Nie wiem czy w to wierzyć, ale przez tą opowieść zacząłem inaczej patrzeć na te sprawy. Wybrałem 'nie".



Shanks - 21-10-2009 21:39
śmierci się nie boję, co najwyżej jakiś męczarni, ciężkiej choroby, która zakończyła by się śmiercią.



Zarhid - 21-10-2009 21:42
Cytuj:
SoccerPL napisał Ja boję się, że po śmierci znowu będę musiał przeżywać życie jeszcze raz w bez wiedzy, że to trwa w kółko i nie mamy kontroli nad tym i nic nie pamiętamy co było przed śmiercią. To by bylo fajne gdybysmy pamietali kim bylismy w "poprzednim wcieleniu", ale kazdy wie ze jest to niemozliwe :<.

Cytuj:
Setrass napisał Na ten problem polecam kremacje (spalenie ciała). Będziesz miał pewność, że się nie obudzisz w trumnie. Obudzisz sie w piecu ;d.



NeX_Zabuza92 - 21-10-2009 21:45
Nie, tylko nie chce umierac w cierpieniach, najlepiej usnac i sie juz nie obudzic, ew. wykrwawic sie i odplynac

@up

tez sie w trumnie obudzi, tylko ze w piecu a nie pod ziemia



Viedzmin - 21-10-2009 21:55
...
  Przeczytałem cały temat.

Czy się boję? Nie myślę o tym. Moim zdaniem, po śmierci na Ziemi trafimy do innego świata, w którym będziemy prowadzić inne życie :)

A jak chciałbym umrzeć? Ratując życie bliskiej osobie. ewentualnie śmiercią naturalną. Ale to tylko życzenia...



cwalkcrew - 21-10-2009 21:57
Nie boje się śmierci , jestem katolikiem wierze w życie po śmierci :)
Co do wszystkich którzy nie wierzą a się boją. Jeżeli wasz umysł przestanie działać nie będziecie myśleć o tym że umarliście :PP Nie będziecie myśleć jak teraz nawet nie bedziecie czuć tego niczego :D

tak btw to nie myślcie zbyt wiele o śmierci .. z tego można nieźle zeshizować jeszcze emo z tego zostaniecie :D

jak by ktos se po przeczytaniu tego tematu chcial humor poprawic to :
demotywatory.pl/287673/--Daj-Ja-strzele



Kerkov - 21-10-2009 22:00
Nie, nie boje się śmierci.
Mam wyje*ane na to czy umre i kiedy umre. Mógłbym umrzeć nawet teraz, jestem już trochę zmęczony życiem, a myśle że już swoje w życiu zrobiłem to co miałem zrobić do tej pory.

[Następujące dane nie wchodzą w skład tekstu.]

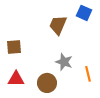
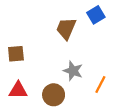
blue square: (84, 13) -> (96, 15), turned 35
orange line: (88, 74) -> (100, 85), turned 42

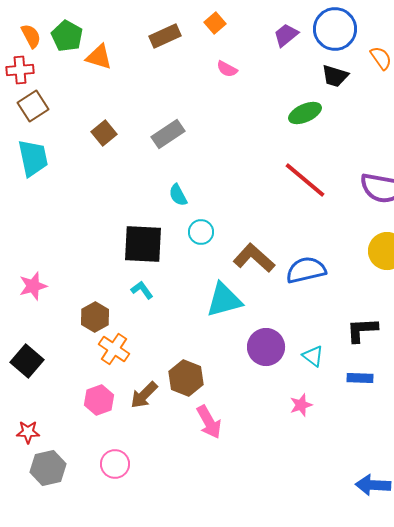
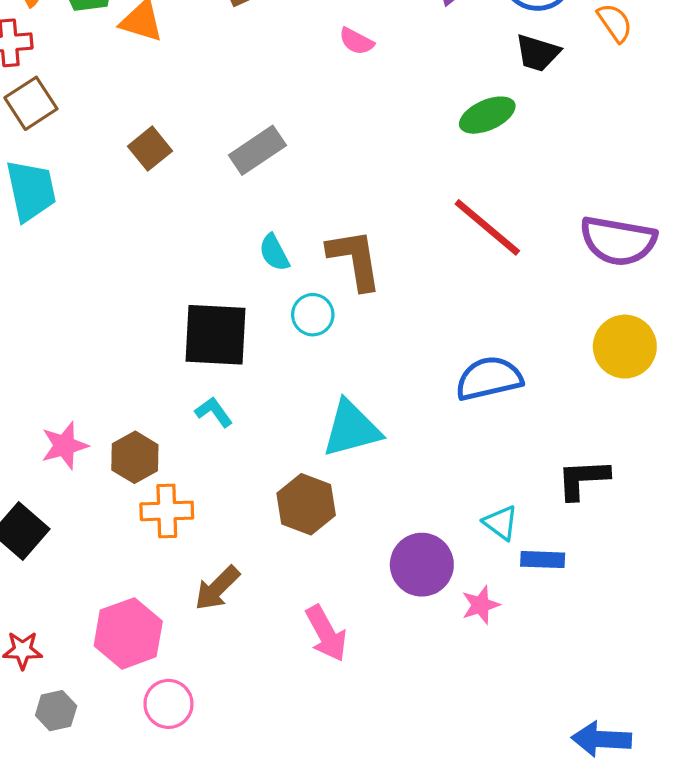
brown L-shape: (254, 258) -> (355, 259), moved, turned 39
pink star: (33, 286) -> (64, 446), moved
purple circle: (266, 347) -> (422, 565), moved
orange cross: (114, 349) -> (167, 511), turned -36
brown hexagon: (186, 378) -> (306, 504), moved
blue rectangle: (360, 378) -> (543, 560), moved
pink hexagon: (99, 400) -> (128, 633), moved, size x1.4
gray hexagon: (48, 468) -> (56, 711), size x0.7

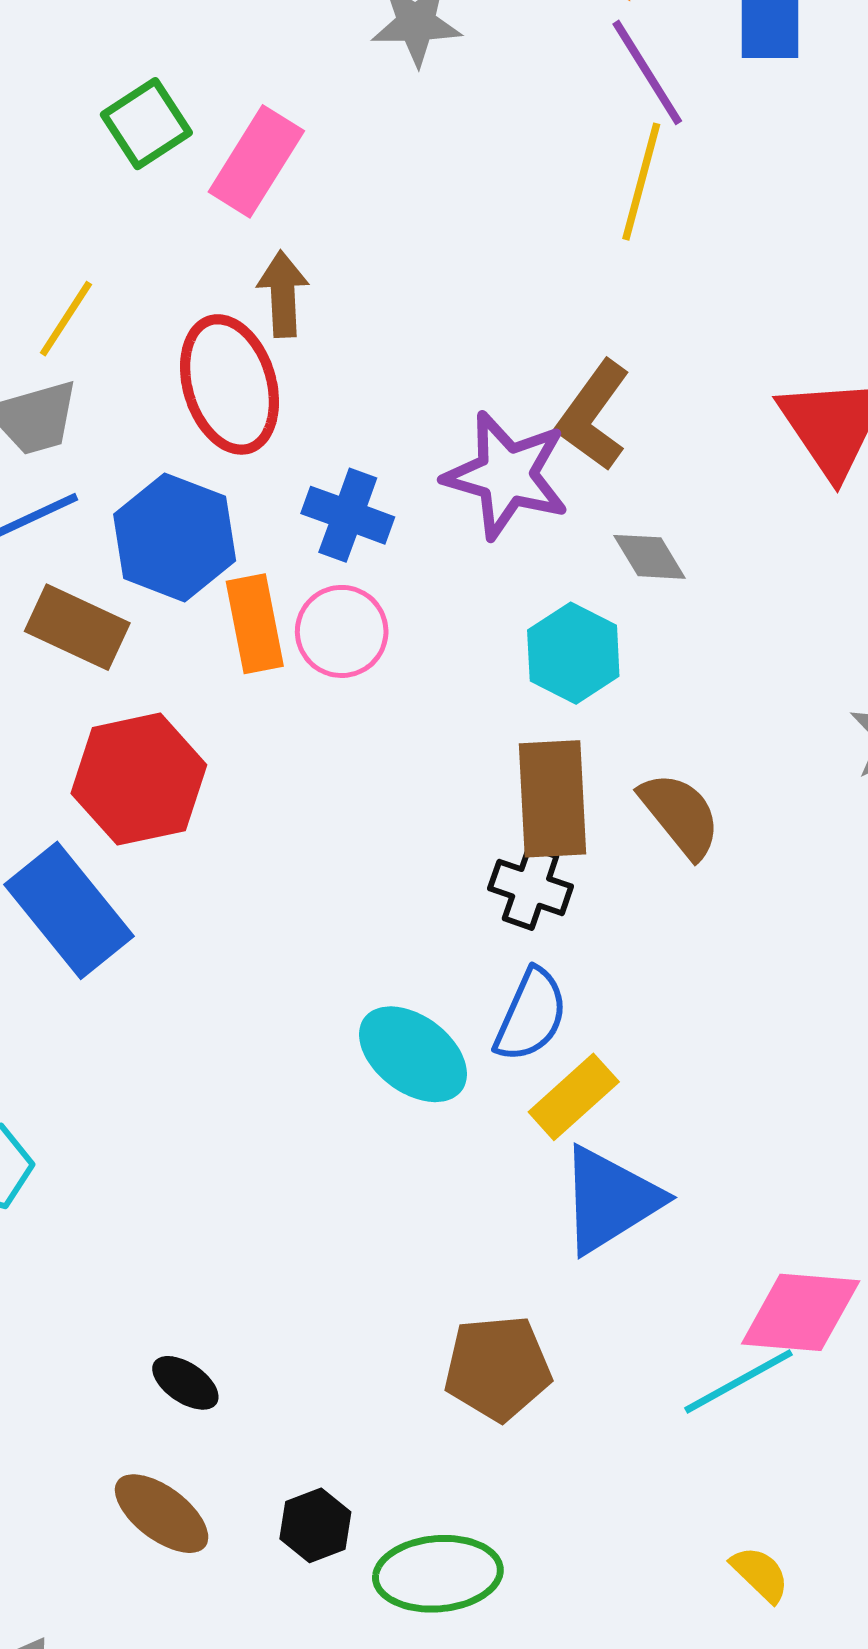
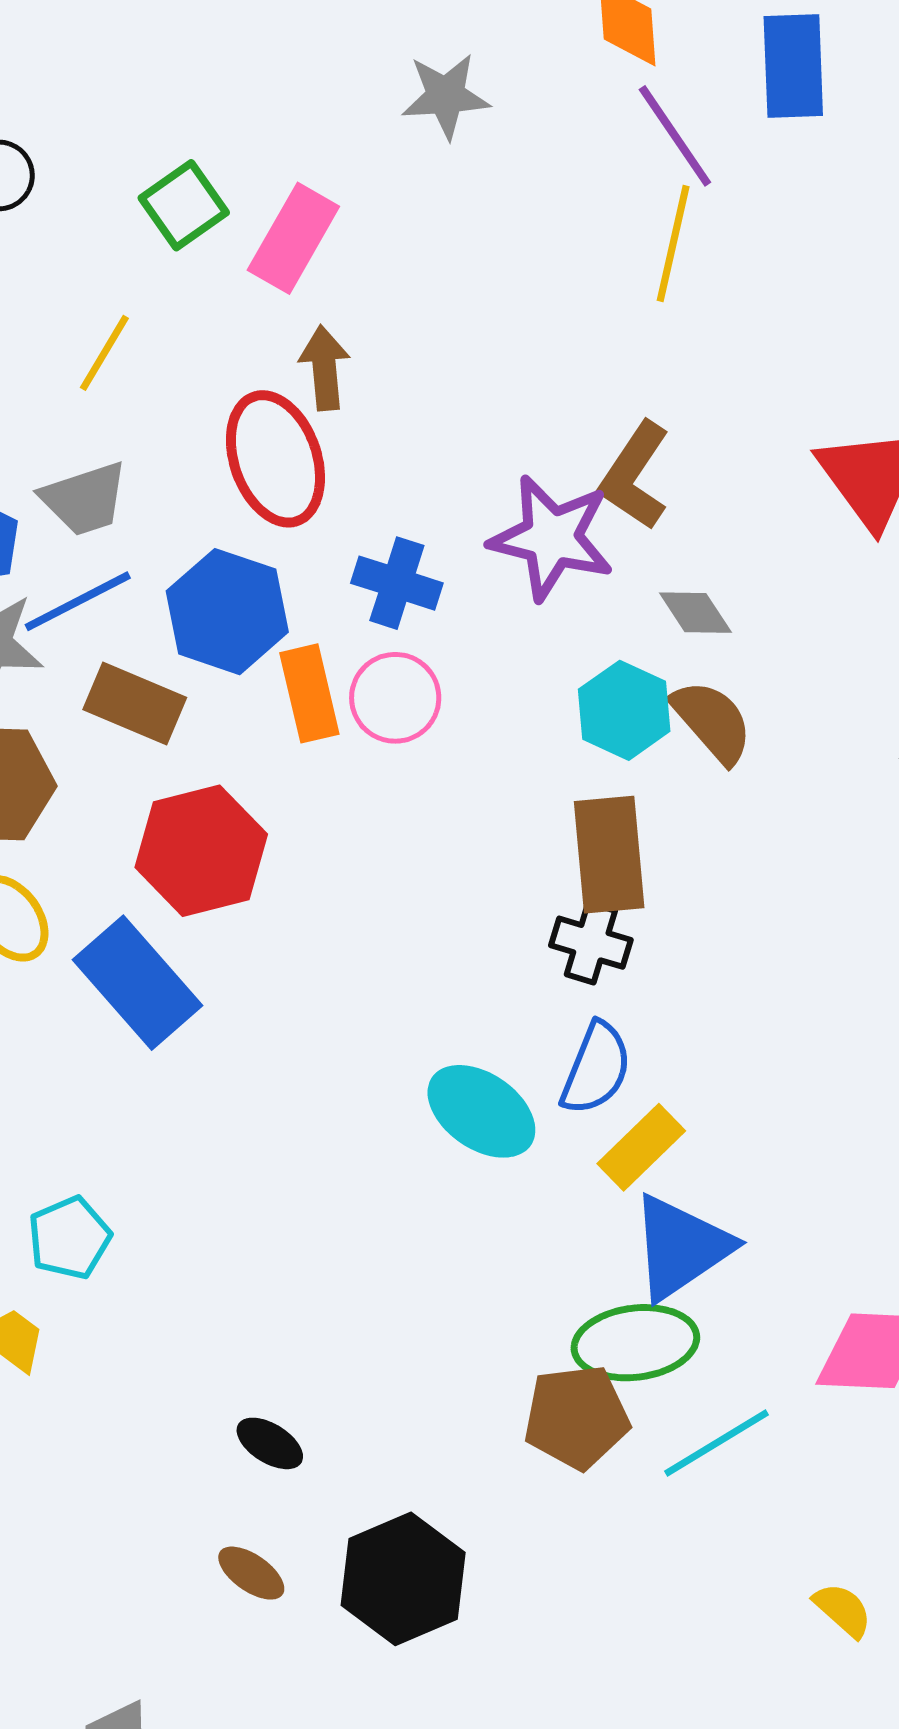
yellow line: (66, 319) -> (104, 353), moved
brown semicircle: (680, 815) -> (712, 721), moved
cyan line: (738, 1381) -> (716, 1443), moved
brown ellipse: (162, 1514) -> (251, 1573), size x0.7
black hexagon: (315, 1525) -> (403, 1579), size x1.8
green ellipse: (438, 1574) -> (635, 1343), moved

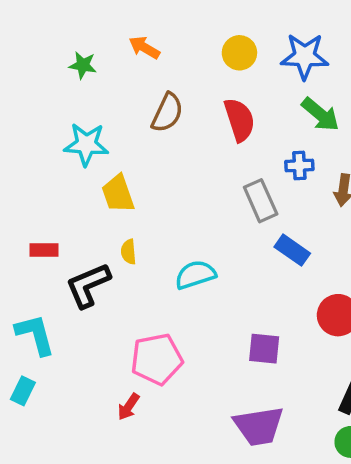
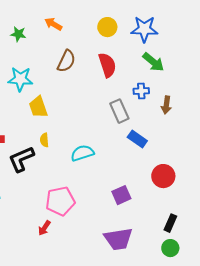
purple square: (264, 349) -> (121, 195), turned -30

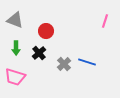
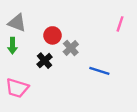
green arrow: (16, 48) -> (12, 46), moved
gray cross: (64, 64) -> (71, 48), moved

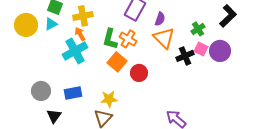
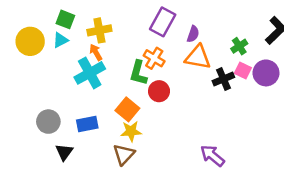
orange triangle: (164, 38) -> (198, 57), turned -35
green L-shape: (110, 39) -> (138, 73), moved
orange square: (117, 62) -> (127, 109), moved
red circle: (139, 73) -> (159, 91), moved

Nawet jak przestane istnieć, nic mnie nie spotka po śmierci, bym miał spokój, byłoby mi z tym dobrze jakbym zasnął i już nigdy się nie obudził. Zabijać się nie będę, bo wiem że śmierć przyjdzie kiedy będzie na to czas.
Co będzie po śmierci? Według mnie to samo co przed urodzeniem.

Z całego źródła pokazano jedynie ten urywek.